Report the number of lines in the entries below that include the word "early", and nothing else.

** Opening Dataset records block **

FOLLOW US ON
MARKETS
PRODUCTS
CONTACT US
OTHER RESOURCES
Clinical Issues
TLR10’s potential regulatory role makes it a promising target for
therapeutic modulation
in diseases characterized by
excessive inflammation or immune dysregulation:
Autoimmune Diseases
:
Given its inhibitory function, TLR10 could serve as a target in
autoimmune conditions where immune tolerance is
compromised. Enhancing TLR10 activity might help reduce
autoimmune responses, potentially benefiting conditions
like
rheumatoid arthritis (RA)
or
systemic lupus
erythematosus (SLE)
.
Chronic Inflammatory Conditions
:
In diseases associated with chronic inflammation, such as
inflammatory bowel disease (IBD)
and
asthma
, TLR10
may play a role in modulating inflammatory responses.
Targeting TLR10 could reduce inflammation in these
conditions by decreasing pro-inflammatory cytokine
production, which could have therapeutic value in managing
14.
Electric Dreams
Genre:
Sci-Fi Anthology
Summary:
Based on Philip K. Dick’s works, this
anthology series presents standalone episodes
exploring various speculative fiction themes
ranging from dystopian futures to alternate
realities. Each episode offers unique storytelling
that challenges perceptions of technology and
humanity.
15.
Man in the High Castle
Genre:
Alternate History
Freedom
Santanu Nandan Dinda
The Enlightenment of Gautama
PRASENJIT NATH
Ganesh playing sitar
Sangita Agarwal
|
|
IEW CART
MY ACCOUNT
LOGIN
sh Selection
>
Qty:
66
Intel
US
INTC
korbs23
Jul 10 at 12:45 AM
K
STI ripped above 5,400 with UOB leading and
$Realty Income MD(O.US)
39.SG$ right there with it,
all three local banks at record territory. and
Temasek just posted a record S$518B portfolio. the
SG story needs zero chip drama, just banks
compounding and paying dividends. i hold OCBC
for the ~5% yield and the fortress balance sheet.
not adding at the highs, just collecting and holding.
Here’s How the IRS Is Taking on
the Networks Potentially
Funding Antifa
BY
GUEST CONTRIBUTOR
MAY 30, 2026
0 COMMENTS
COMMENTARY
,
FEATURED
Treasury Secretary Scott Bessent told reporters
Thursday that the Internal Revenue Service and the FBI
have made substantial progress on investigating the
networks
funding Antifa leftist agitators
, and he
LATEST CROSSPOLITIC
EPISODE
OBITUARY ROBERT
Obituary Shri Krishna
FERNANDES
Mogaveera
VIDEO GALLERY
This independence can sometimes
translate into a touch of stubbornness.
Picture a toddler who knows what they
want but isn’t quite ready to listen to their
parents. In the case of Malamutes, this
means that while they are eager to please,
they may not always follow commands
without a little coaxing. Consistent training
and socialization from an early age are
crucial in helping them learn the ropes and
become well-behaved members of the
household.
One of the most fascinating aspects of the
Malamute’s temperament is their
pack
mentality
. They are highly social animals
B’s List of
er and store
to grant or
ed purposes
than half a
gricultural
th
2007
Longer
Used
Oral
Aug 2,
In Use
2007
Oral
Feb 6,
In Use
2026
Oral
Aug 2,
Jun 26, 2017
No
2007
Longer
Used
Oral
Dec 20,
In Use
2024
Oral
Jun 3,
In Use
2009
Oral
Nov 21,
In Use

** Closing Dataset records block **
** Opening Dataset records block **

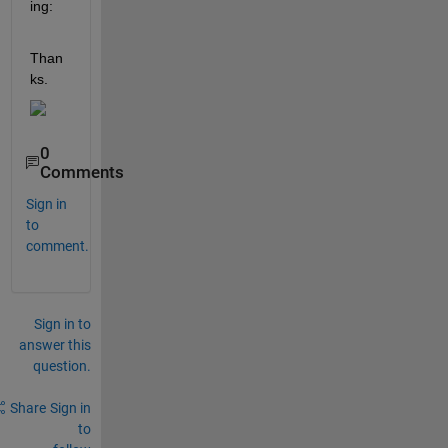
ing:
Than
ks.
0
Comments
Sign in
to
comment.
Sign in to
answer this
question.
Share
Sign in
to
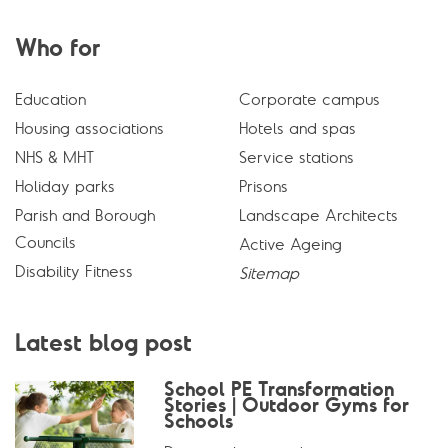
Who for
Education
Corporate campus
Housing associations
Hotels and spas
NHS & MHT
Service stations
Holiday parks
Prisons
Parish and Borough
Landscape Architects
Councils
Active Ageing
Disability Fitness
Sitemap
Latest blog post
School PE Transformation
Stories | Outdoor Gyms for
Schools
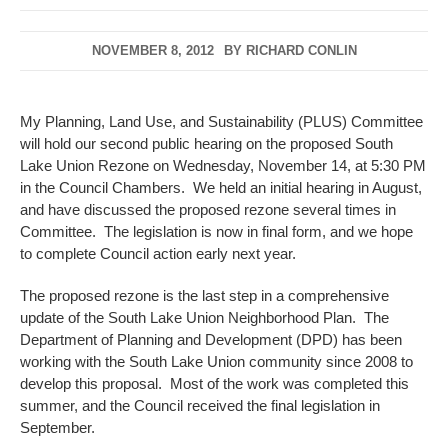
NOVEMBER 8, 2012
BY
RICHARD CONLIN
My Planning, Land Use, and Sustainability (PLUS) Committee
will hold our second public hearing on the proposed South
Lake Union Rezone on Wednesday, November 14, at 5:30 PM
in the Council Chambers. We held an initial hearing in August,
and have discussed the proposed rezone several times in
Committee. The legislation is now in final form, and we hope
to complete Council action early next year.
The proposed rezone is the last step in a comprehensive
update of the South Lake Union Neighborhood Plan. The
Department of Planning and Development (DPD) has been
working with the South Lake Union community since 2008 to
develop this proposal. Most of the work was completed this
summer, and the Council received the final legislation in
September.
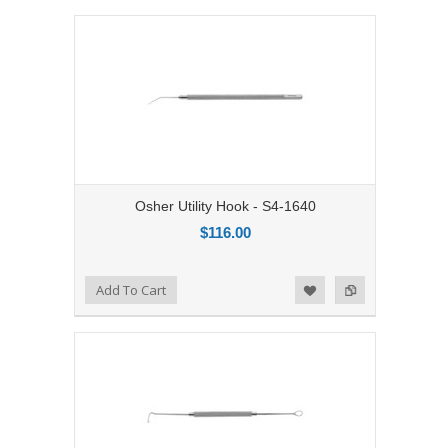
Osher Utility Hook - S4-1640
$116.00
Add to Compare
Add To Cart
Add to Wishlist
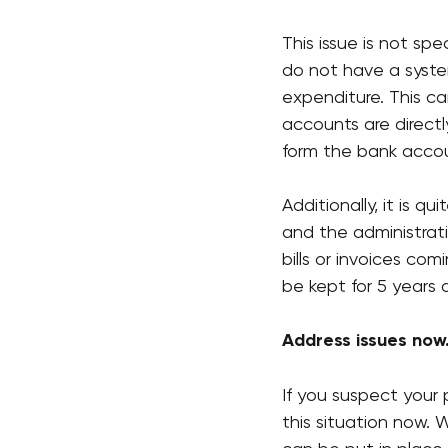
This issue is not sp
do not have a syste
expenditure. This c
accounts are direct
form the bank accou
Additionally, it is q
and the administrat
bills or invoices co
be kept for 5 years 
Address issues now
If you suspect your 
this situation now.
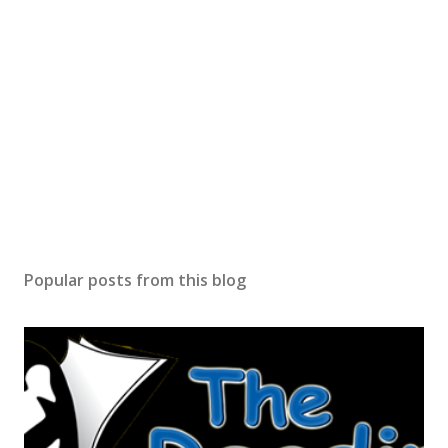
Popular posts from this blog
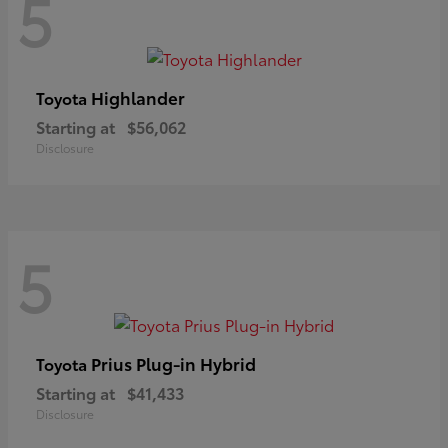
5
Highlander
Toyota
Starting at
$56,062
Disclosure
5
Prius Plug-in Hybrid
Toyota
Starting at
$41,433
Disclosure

** Closing Dataset records block **
** Opening Dataset records block **

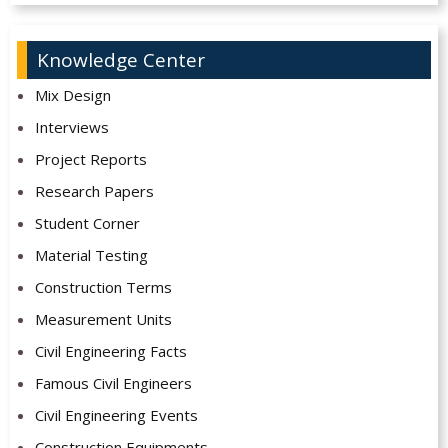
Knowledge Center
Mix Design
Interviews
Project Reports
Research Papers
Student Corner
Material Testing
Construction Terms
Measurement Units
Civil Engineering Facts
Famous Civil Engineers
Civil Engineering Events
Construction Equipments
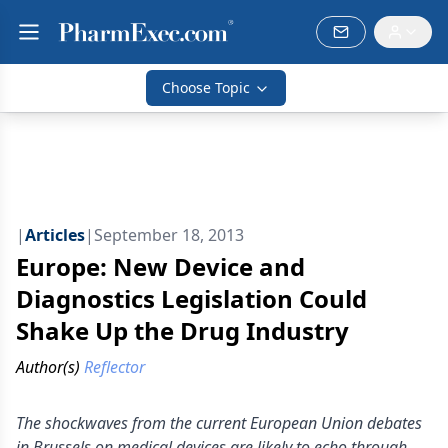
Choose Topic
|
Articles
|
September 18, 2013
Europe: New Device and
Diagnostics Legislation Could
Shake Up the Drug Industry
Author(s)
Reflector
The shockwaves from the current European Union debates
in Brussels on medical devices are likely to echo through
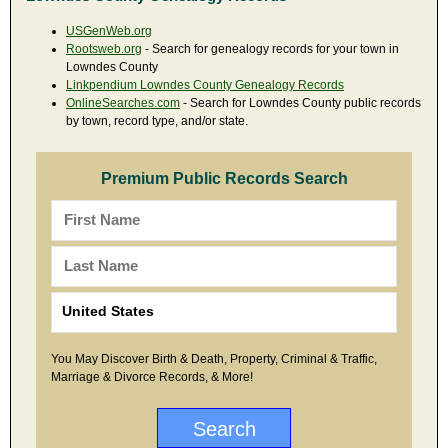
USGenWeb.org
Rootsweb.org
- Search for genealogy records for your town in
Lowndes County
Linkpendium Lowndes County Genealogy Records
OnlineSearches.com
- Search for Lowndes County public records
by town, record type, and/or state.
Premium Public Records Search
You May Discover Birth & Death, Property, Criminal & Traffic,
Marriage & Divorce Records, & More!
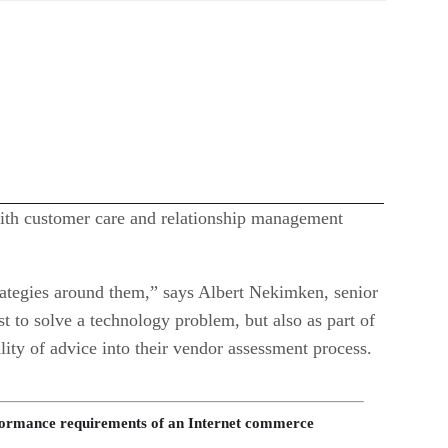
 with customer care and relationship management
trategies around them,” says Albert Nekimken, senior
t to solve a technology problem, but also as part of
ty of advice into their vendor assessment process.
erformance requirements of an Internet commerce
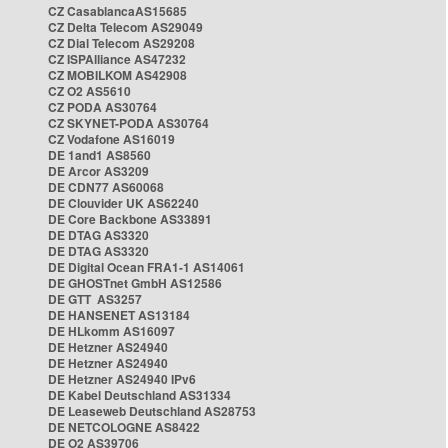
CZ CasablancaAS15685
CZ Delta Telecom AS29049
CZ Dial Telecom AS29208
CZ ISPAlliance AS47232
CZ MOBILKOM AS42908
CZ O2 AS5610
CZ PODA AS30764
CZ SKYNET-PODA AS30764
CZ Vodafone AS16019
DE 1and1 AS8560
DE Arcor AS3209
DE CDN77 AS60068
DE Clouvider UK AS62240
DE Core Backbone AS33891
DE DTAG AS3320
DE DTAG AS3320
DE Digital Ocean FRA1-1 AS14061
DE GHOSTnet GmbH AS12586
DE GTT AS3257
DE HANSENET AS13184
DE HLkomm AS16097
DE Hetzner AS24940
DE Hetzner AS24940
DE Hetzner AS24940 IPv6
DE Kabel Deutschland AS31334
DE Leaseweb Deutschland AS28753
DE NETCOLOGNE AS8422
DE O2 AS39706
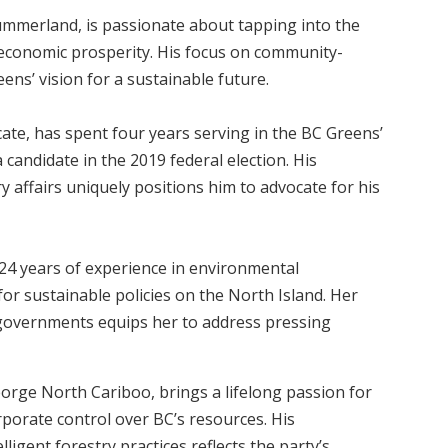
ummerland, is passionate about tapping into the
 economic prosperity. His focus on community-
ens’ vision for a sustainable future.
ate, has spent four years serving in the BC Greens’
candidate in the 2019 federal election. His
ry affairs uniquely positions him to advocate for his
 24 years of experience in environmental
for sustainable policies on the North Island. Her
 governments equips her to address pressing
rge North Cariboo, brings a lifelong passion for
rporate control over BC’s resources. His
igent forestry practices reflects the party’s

** Closing Dataset records block **

**Output for this task:** 2